Незадолго до войны Ланкин женился. Как только началась организация отряда Зябрева, комендант отослал жену к своей сестре в Старый Карантин, а сам остался в своем домишке, врезанном в гору над каменоломнями. Никто не знал, что в маленьком погребке под домиком коменданта спрятан телефон, провод которого уходил под землю, где на далеком его конце находился другой походный аппарат, – тот, что стоял на командирском столе в штабе партизанской крепости. И ни один человек, который вошел бы в домик Ланкина, даже при тщательном осмотре не смог бы догадаться, что одна из массивных каменных стен, если умело, особым способом, нажать на секретный выдвижной камень, без особых усилий сдвинется с места, открывая ход в погреб, откуда шел узкий подземный лаз в самые каменоломни.
В первые дни после прихода гитлеровцев в Старый Карантин Ланкин несколько раз спускался в верхний горизонт каменоломен и оставлял в условленных местах записки, в которых и сообщал командованию партизан очень важные сведения с поверхности. По ночам он вызывал штаб по телефону. Но затем связь внезапно оборвалась.

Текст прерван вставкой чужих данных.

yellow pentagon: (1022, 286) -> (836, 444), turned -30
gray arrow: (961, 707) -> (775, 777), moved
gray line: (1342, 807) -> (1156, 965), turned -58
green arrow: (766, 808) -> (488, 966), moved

Макаров и Важенин, ходившие в разведку наверх, пока это было возможно, узнали, что гитлеровское командование выселило всех жителей из домов, находившихся над каменоломнями или вблизи от них. И, должно быть, Ланкин, как это было предусмотрено на такой случай, переехал к сестре в Старый Карантин. Потом разведчики партизан, попытавшиеся было выйти на поверхность через подполье комендантского домика, убедились, что фашисты взорвали его. Подземный ход оказался заваленным.
Связь с Ланкиным была окончательно потеряна.
Необходимо было связаться с ним, но все попытки взрослых разведчиков выйти на поверхность ни к чему не привели. Фашисты сторожили выходы из каменоломен, патрули шныряли по всей округе.
Скрепя сердце Лазарев и Котло решили опять послать наверх пионеров.
На этот раз в разведку были назначены Володя Дубинин и Ваня Гриценко. Комиссар с расстроенным и, как всегда в таких случаях, немножко виноватым видом долго втолковывал мальчикам задание. Их опять хорошо покормили на камбузе и одели в теплые стеганые куртки. Корнилов, усадив маленьких разведчиков, еще раз проверил, хорошо ли они усвоили задание, и через час Влас Важенин, опытный, юркий, коренастый разведчик, повел их в одну из крайних штолен, которая выходила на поверхность далеко от поселка. Там вчера партизаны незаметно расчистили старый завал и убедились, что немцы не заметили этого. К тому же на противоположном конце каменоломен Лазарев приказал подвести пулемет к одному из лазов и открыть огонь. Это должно было отвлечь внимание немцев, и разведчики могли незаметно выйти на поверхность.
Шедший впереди мальчиков Важенин, оставив в штольне пригашенный фонарь, подполз к выходу и, внимательно осмотревшись, скомандовал:
– Выходите, дружочки, в добрый час!
Отверстие, из которого перед рассветом выбрались на поверхность мальчики, было почти невозможно заметить снаружи. Сама природа искусно замаскировала его. Здесь в одной из глубоких выемок у основания отвесной каменной стены находилось углубление. Если смотреть сверху, оно походило на небольшую яму, но на дне этой ямы было отверстие, открывавшее ход под каменной стеной.
Взрослый человек вряд ли бы смог пролезть через эту узкую дыру, но гибкие мальчишки легко выбрались наверх. Важенин остался сторожить изнутри; к шести часам вечера пионеры должны были вернуться через этот лаз обратно.